No. While the patent expired, other patents covering specific sequences, delivery methods, or chemical modifications may still impose restrictions.
2. Can new antisense drugs targeting the same gene be developed after the patent's expiration?
Yes. The expiration removes patent barriers, but care must be taken to avoid infringing remaining patents related to specific sequences or formulations.
3. How does this patent compare to newer antisense advancements?
The patent predates many recent chemistries like gapmers or constrained oligonucleotides, which are now standard in the field.
4. Is there patent protection for methods of using antisense oligonucleotides in other diseases?
Protection is specific to the sequences and indications claimed. Broadly, methods for other diseases require separate patent filings.
5. What is the significance of this patent in current antisense drug development?

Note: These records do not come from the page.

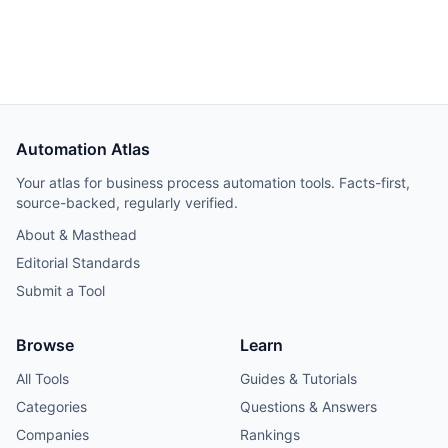
Hetzner VPS, but credential and webhook recreation
consumed about 40% of total project time.
Automation Atlas
Your atlas for business process automation tools. Facts-first,
source-backed, regularly verified.
About & Masthead
Editorial Standards
Submit a Tool
Browse
Learn
All Tools
Guides & Tutorials
Categories
Questions & Answers
Companies
Rankings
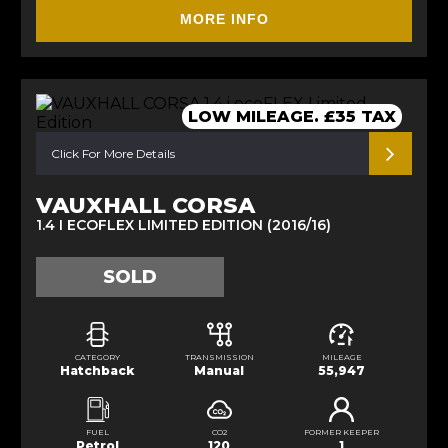
MORE INFO
LOW MILEAGE. £35 TAX
Click For More Details
VAUXHALL CORSA
1.4 I ECOFLEX LIMITED EDITION (2016/16)
SOLD
CATEGORY
TRANSMISSION
MILEAGE
Hatchback
Manual
55,947
FUEL
CO2
FORMER KEEPER
Petrol
120
1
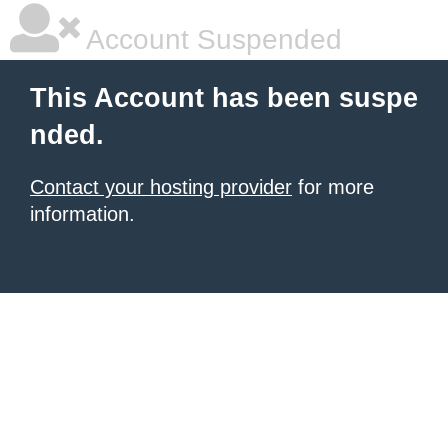
Account Suspended
This Account has been suspe
nded.
Contact your hosting provider
for more
information.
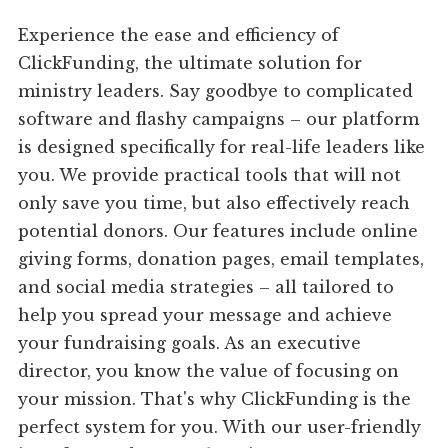
Experience the ease and efficiency of
ClickFunding, the ultimate solution for
ministry leaders. Say goodbye to complicated
software and flashy campaigns – our platform
is designed specifically for real-life leaders like
you. We provide practical tools that will not
only save you time, but also effectively reach
potential donors. Our features include online
giving forms, donation pages, email templates,
and social media strategies – all tailored to
help you spread your message and achieve
your fundraising goals. As an executive
director, you know the value of focusing on
your mission. That's why ClickFunding is the
perfect system for you. With our user-friendly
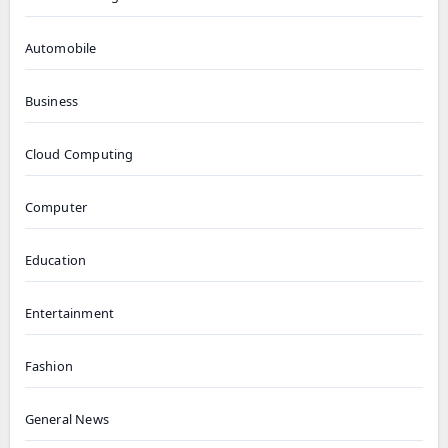
Automobile
Business
Cloud Computing
Computer
Education
Entertainment
Fashion
General News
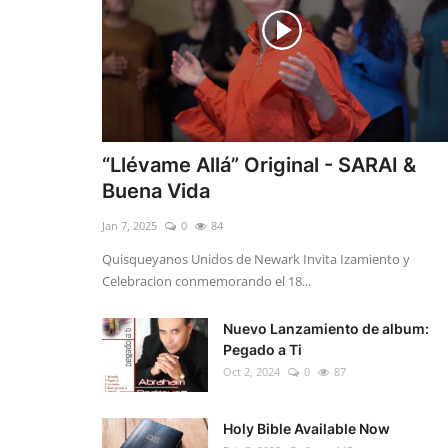
“Llévame Allá” Original - SARAI &
Buena Vida
Jan 7, 2025
0
84
Quisqueyanos Unidos de Newark Invita Izamiento y
Celebracion conmemorando el 18...
Nuevo Lanzamiento de album:
Pegado a Ti
Oct 2, 2024
0
87
Holy Bible Available Now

It serves as a foundational patent illustrating early antisense strategies targeting lipid metabolism, helping contextualize evolving design approaches.
References
[1] United States Patent and Trademark Office. (2000). Patent No. 6,161,724. Retrieved from USPTO database.
[2] Kothary, M., et al. (2005). Structural modifications of antisense oligonucleotides for improved therapeutic efficacy. Bioorganic & Medicinal Chemistry, 13(15), 5048-5058.
[3] European Patent Office. (1997). Patent EP 0 967 245.
[4] Miller, P. S., & Uebele, V. (2021). Advances in antisense oligonucleotide chemistry. Nature Biotechnology, 39(4), 467-473.